A Laurence Bragg le pidieron que explicara cómo se podía hablar de temas científicos y hacerlo de forma atractiva y estimulante.
Hoy en día, que hemos caído en el abuso de los soporte visuales, y hemos confundido por completo el “soporte” con la “chuleta” o texto escrito para “no olvidarme de nada” con el arte de la “oratoria”, creo que muchos de estos párrafos, escritos hace 100 años, tienen absoluta vigencia. En este post recogeré algunas de sus ideas sobre lo que caracteriza una Presentación oral.

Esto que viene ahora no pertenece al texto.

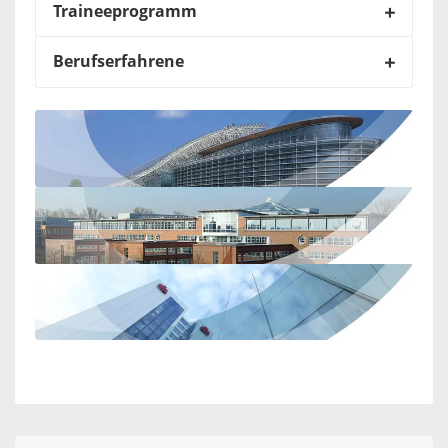
Traineeprogramm
Berufserfahrene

Aclaremos que Bragg se refiere a un formato de Conferencia/charla de 1 hora, pero hay muchos conceptos que son perfectamente aplicables a nuestras Presentaciones de Negocio o que, por lo menos, nos darán qué pensar…
Empecemos por un planteamiento básico: no hay temas aburridos, hay comunicadores aburridos. Como L. Bragg plantea: “¿Por qué un tema presentado por A toma la forma de una narración interesante que produce una honda impresión, mientras que el mismo material, cuando es presentado por B, resulta pesado y monótono y no produce impresión alguna?”
Es, asimismo, importantísimo que aprendamos a diferenciar el texto escrito del lenguaje oral, que es la base de una Presentación: “(A diferencia del relato oral) la narración escrita puede tratar también de crear un punto de vista determinado, pero, a mi parecer, su principal función es la de ser una reserva de información almacenada. Los argumentos pueden ser más sustanciosos y condensados. Pueden tener el complemento de tablas, gráficos y ecuaciones matemáticas. Esto es posible porque el lector puede, a voluntad, detenerse para digerir las ideas, o volver atrás para estudiar de nuevo aquellas partes que le han parecido difíciles (…)
A mi parecer, el factor principal que determina la naturaleza de la charla es éste: el éxito de la forma en que ha sido presentado el tema se mide por la cantidad de cosas que el miembro medio de la audiencia recuerda al día siguiente. (…)La valía de una conferencia no se mide en razón del número de ideas que se han conseguido introducir a la fuerza en el tiempo disponible, ni en razón de la cantidad de información expuesta, ni en razón de la forma más o menos exhaustiva con que se ha tratado el tema. Se mide por la cantidad de cosas que un oyente puede contarle a su mujer durante el desayuno del día siguiente o, si ella no está interesada, a un amigo en el autobús que les lleva al trabajo.
Supongamos, por ejemplo, que nos preguntamos cuántos puntos principales pueden quedar completamente solventados en una hora. Yo creo que la respuesta debe ser: uno. Si el miembro medio de la audiencia puede recordar con interés y entusiasmo un tema principal, la conferencia ha tenido éxito.
Me gusta comparar la composición de una conferencia con la de un cuadro (…). Debe tener sólo un tema principal, y todos los puntos interesantes, experimentos o demostraciones deben secundar a aquél de forma que recuerden al oyente el tema central. En una conferencia, al igual que en un cuadro, la fuerza de la impresión se basa en un sacrificio despiadado de todo detalle innecesario (…). La charla puede estar enriquecida por un conjunto de detalles excitantes, pero éstos deben estar dispuestos en forma tal que su observación rememore inevitablemente el significado del tema principal. En otras palabras, podemos hablar de la composición de una conferencia en el sentido de que debe tener una estructura, por cuanto es esta estructura, precisamente, la que ayuda principalmente a grabarla en la memoria de quien escucha.”
Para terminar, quedémonos con esta ideas: el público, auditorio o colectivo al que nos dirigimos tiene un conocimiento muy diferente de la materia al que tenemos nosotros. No hemos de aturdirles con mucha información para demostrar lo que sabemos, hemos de despertar su interés y hacer atractivo el tema!
(1) Sir William Lawrence Bragg, OBE (Adelaida, Australia Meridional, Australia, 31 de marzo de 1890 – Ipswich, Inglaterra, 1 de julio de 1971) fue un físico británico galardonado en 1915 con el Premio Nobel de Física junto con su padre William Henry Bragg.